§ **Requirement**:
Report every line from the material that contains the word "Patung".

§ **Dataset**:
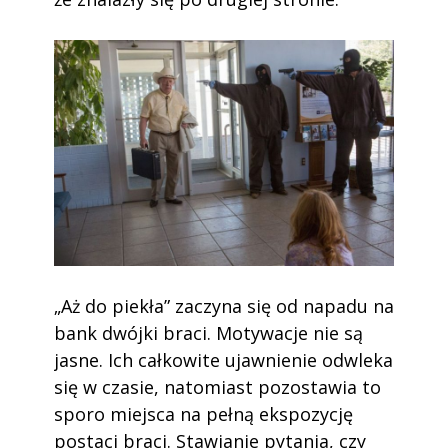
„Aż do piekła” zaczyna się od napadu na
bank dwójki braci. Motywacje nie są
jasne. Ich całkowite ujawnienie odwleka
się w czasie, natomiast pozostawia to
sporo miejsca na pełną ekspozycję
postaci braci. Stawianie pytania, czy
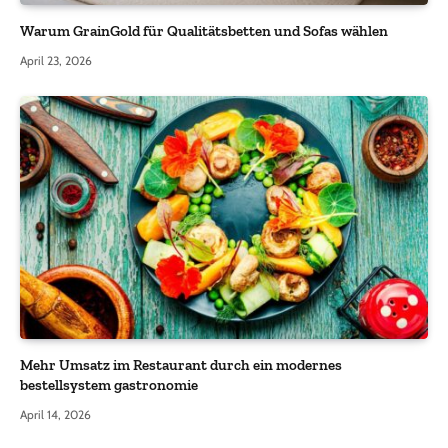
Warum GrainGold für Qualitätsbetten und Sofas wählen
April 23, 2026
Mehr Umsatz im Restaurant durch ein modernes
bestellsystem gastronomie
April 14, 2026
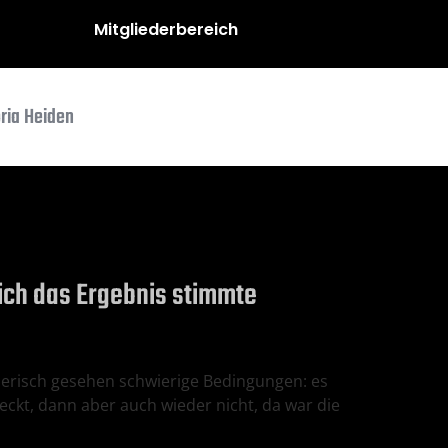
Mitgliederbereich
oria Heiden
lich das Ergebnis stimmte
llerisch gesehen schwierige Bedingungen: es
kt, dann aber auch wieder nicht, da war die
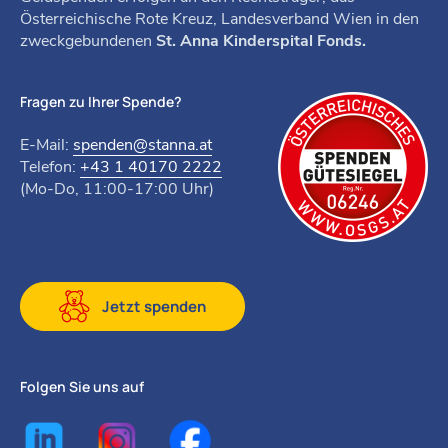
Österreichische Rote Kreuz, Landesverband Wien in den
zweckgebundenen
St. Anna Kinderspital Fonds.
Fragen zu Ihrer Spende?
E-Mail:
spenden@stanna.at
Telefon:
+43 1 40170 2222
(Mo-Do, 11:00-17:00 Uhr)
Jetzt spenden
Folgen Sie uns auf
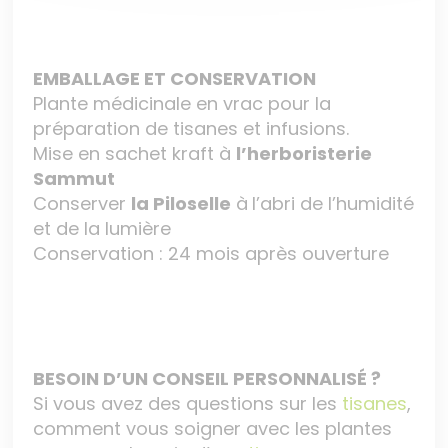
EMBALLAGE ET CONSERVATION
Plante médicinale en vrac pour la
préparation de tisanes et infusions.
Mise en sachet kraft à
l’herboristerie
Sammut
Conserver
la Piloselle
à
l’abri de l’humidité
et de la lumière
Conservation : 24 mois après ouverture
BESOIN D’UN CONSEIL PERSONNALISÉ ?
Si vous avez des questions sur les
tisanes
,
comment vous soigner avec les plantes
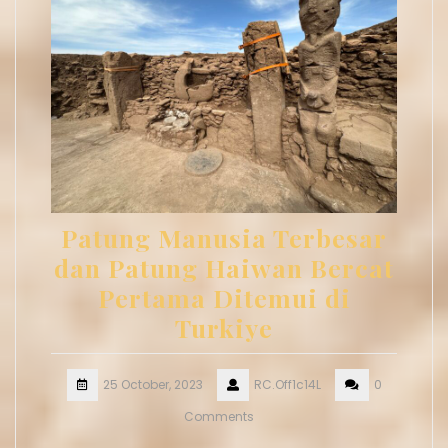
Patung Manusia Terbesar
dan Patung Haiwan Bercat
Pertama Ditemui di
Turkiye
25 October, 2023
RC.Off1c14L
0
Comments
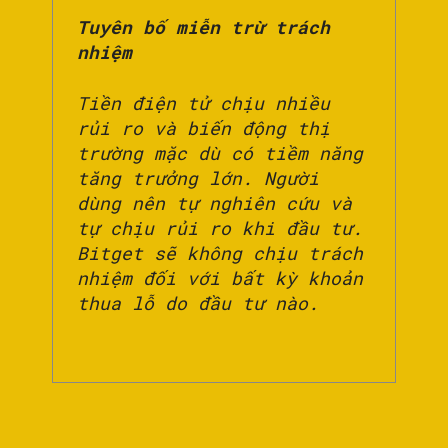
Tuyên bố miễn trừ trách
nhiệm
Tiền điện tử chịu nhiều
rủi ro và biến động thị
trường mặc dù có tiềm năng
tăng trưởng lớn. Người
dùng nên tự nghiên cứu và
tự chịu rủi ro khi đầu tư.
Bitget sẽ không chịu trách
nhiệm đối với bất kỳ khoản
thua lỗ do đầu tư nào.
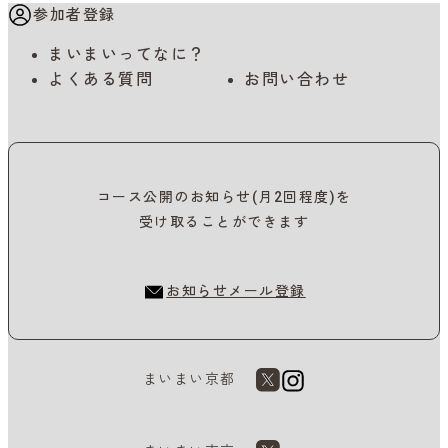
参加者登録
まいまいってなに？
よくある質問
お問い合わせ
コース公開のお知らせ(月2回程度)を
受け取ることができます
お知らせメール登録
まいまい京都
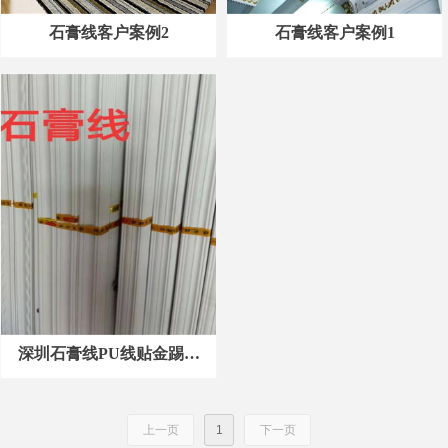
石膏线客户案例2
石膏线客户案例1
深圳石膏线PU线贴金踢脚
线吊顶隔断刷墙刷漆定制安
装中心
上一页
1
下一页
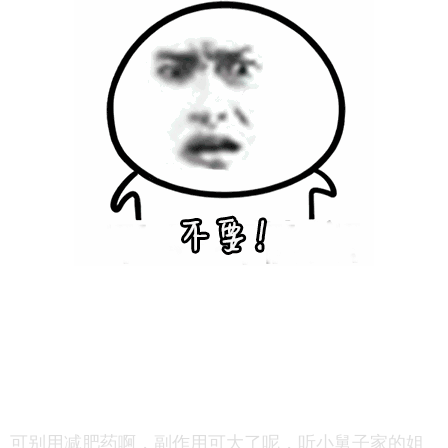
可别用减肥药啊，副作用可大了呢，听小舅子家的姐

§ **Result of this exercise**:
Patung Manusia Terbesar
dan Patung Haiwan Bercat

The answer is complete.